Rebecca lasciò perdere l'amica e tirò fuori il cellulare per vedere l'ora; era davveri tardi, non avrebbe nemmeno lasciato il tempo a Daniele di farsi la doccia. Appena sarebbe finita la partita sarebbero andati a casa a costo di prenderlo per i capelli.

La sua attenzione venne catturata da dei risolini alla sua destra in lontananza. Quelle ragazze le conosceva. Una doveva essere il capitano della squadra di pallavolo, chissà che avevano così tanto da ridere? Odiava quel tipo di persone. Le vide girare la testa nella loro direzione e poi riprende a ridere come delle vecchiette ad un circolo di cucito.

"Ma che problema hanno quelle oche?" chiese a Katerina, infastidita.

"Diciamo che si divertono a rompere le palle ad Abigail."

"Che rottura, stanno venendo qua.” sospirò la russa, vedendo il gruppetto alzarsi ed avvicinarsi.

Rebecca alzò lo sguardo in direzione di quelle ospiti indesiderate, quella non era giornata. Si alzò in piedi a fronteggiarle con sguardo furente stupendosi che quelle non fossero già scappate.

“Ci chiedevamo…” iniziò April dopo un momento di silenzio, si era sorpresa di vedere la sorella di Daniele alla partita. “…verrai alla festa di sabato prossimo con tuo fratello?”

Rebecca sollevò un sopracciglio in segno di disappunto. “Ma anche no! Io non esco con mio fratello e i suoi amici.”

Al capitano sfuggì un risolino quasi isterico. “Se non esci con i suoi amici che ci fai con loro?”

“Ti sembrano maschi?” rispose l’italiana sempre più irritata. April lanciò una veloce occhiata di sufficienza in direzione di Abigail. “Beh, lei non sembra la femminilità fatta persona.”

A quella risposta il libero non ci vide più dalla rabbia e caricò un pugno nella direzione dello zigomo destro del capitano.
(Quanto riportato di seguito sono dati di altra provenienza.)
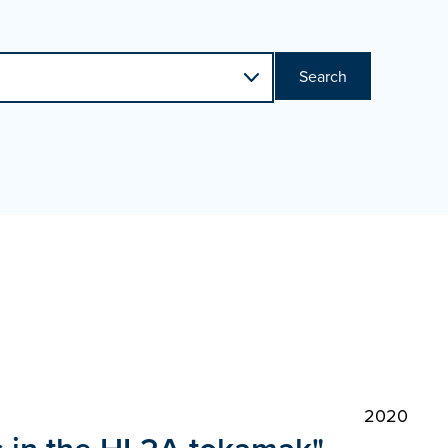
Search
2020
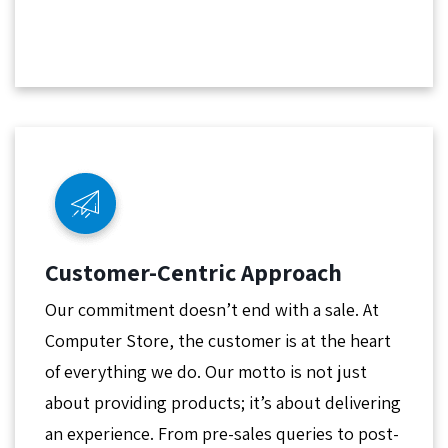
Customer-Centric Approach
Our commitment doesn’t end with a sale. At
Computer Store, the customer is at the heart
of everything we do. Our motto is not just
about providing products; it’s about delivering
an experience. From pre-sales queries to post-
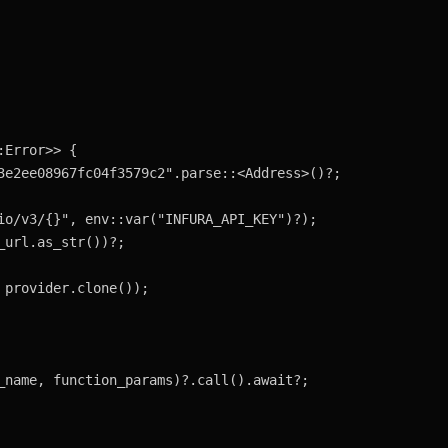
Error>> {
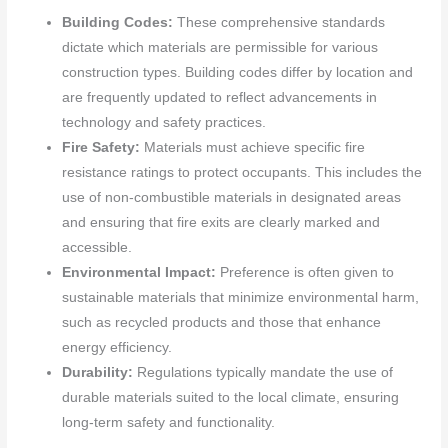
Building Codes:
These comprehensive standards
dictate which materials are permissible for various
construction types. Building codes differ by location and
are frequently updated to reflect advancements in
technology and safety practices.
Fire Safety:
Materials must achieve specific fire
resistance ratings to protect occupants. This includes the
use of non-combustible materials in designated areas
and ensuring that fire exits are clearly marked and
accessible.
Environmental Impact:
Preference is often given to
sustainable materials that minimize environmental harm,
such as recycled products and those that enhance
energy efficiency.
Durability:
Regulations typically mandate the use of
durable materials suited to the local climate, ensuring
long-term safety and functionality.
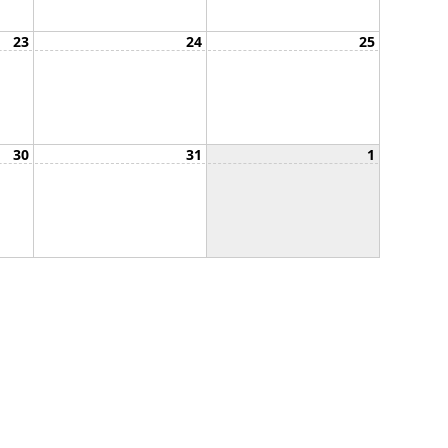
23
24
25
30
31
1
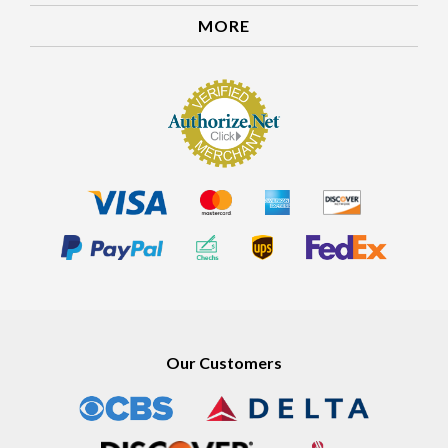
MORE
Our Customers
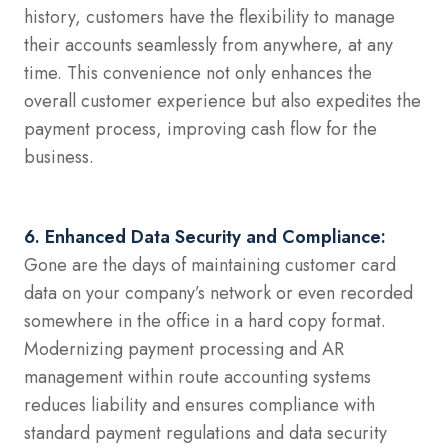
history, customers have the flexibility to manage
their accounts seamlessly from anywhere, at any
time. This convenience not only enhances the
overall customer experience but also expedites the
payment process, improving cash flow for the
business.
6. Enhanced Data Security and Compliance:
Gone are the days of maintaining customer card
data on your company’s network or even recorded
somewhere in the office in a hard copy format.
Modernizing payment processing and AR
management within route accounting systems
reduces liability and ensures compliance with
standard payment regulations and data security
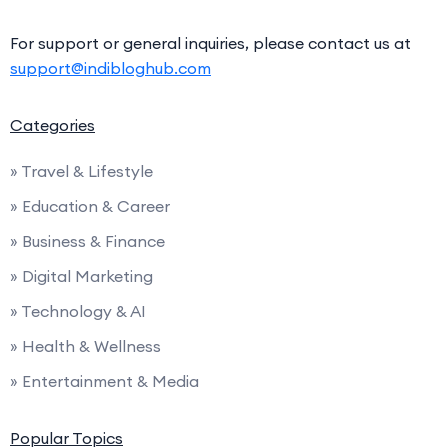
For support or general inquiries, please contact us at
support@indibloghub.com
Categories
» Travel & Lifestyle
» Education & Career
» Business & Finance
» Digital Marketing
» Technology & AI
» Health & Wellness
» Entertainment & Media
Popular Topics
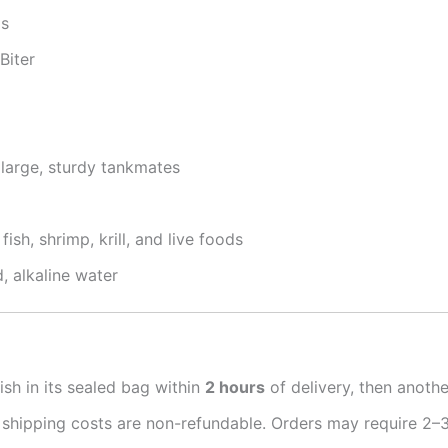
ps
Biter
large, sturdy tankmates
ish, shrimp, krill, and live foods
, alkaline water
ish in its sealed bag within
2 hours
of delivery, then anoth
 shipping costs are non-refundable. Orders may require 2–3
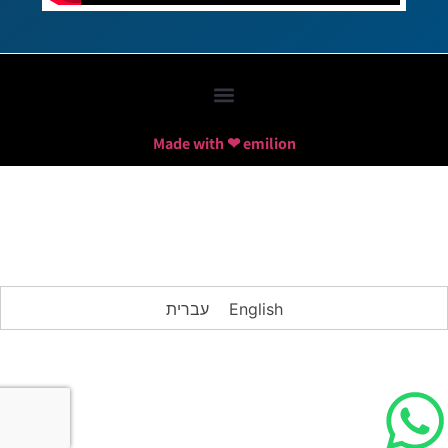
Made with ❤ emilion
עברית
English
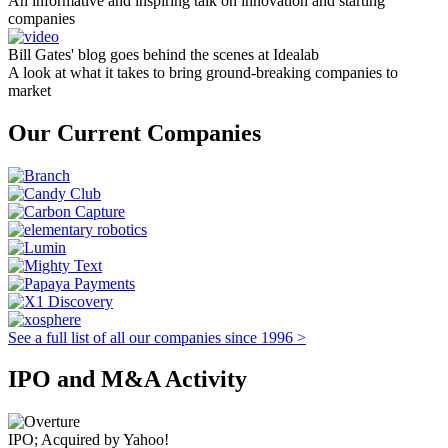
An informative and inspiring talk on innovation and starting
companies
Bill Gates' blog goes behind the scenes at Idealab
A look at what it takes to bring ground-breaking companies to
market
Our Current Companies
See a full list of all our companies since 1996 >
IPO and M&A Activity
IPO; Acquired by Yahoo!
Katerina però la bloccà in tempo. “Lasciami.”, soffiò Abigail.

Le altre ragazze iniziarono a ridere senza ritegno, beffandosi della compagna di squadra. “E poi dovrei aver torto? Non vedi che è una testa calda? Deve andarsene dalla squadra”, replicò April continuando a ridere facendo così aumentare la rabbia del libero che continuava a dimenarsi nella presa della schiacciatrice. “Hudson, vai a rompere da un’altra parte, su un’altra galassia magari. Non capisco ancora come una persona ispida come te possa essere capitano.” ribattè la russa.

“Ma tornatene in frigo, Polaretto.” sibilò April sentendosi punta sul vivo e, non sapendo cos'altro ribattere, fece per andarsene. Urtò volontariamente Rebecca per attraversare lo spazio che la separava dalle scale, e l’ italiana con molta disinvoltura portò leggermente in avanti il piede destro. La ragazza andò a sbattere come un peso morto sul cemento, di faccia, facendo riecheggiare un urletto stridulo per gli spalti che accompagnò il lungo fischio di fine partita.

Rebecca a quel punto si girò senza nemmeno curarsi dell’ accaduto verso il campo da calcio dicendo: “E’ finita, andiamo?”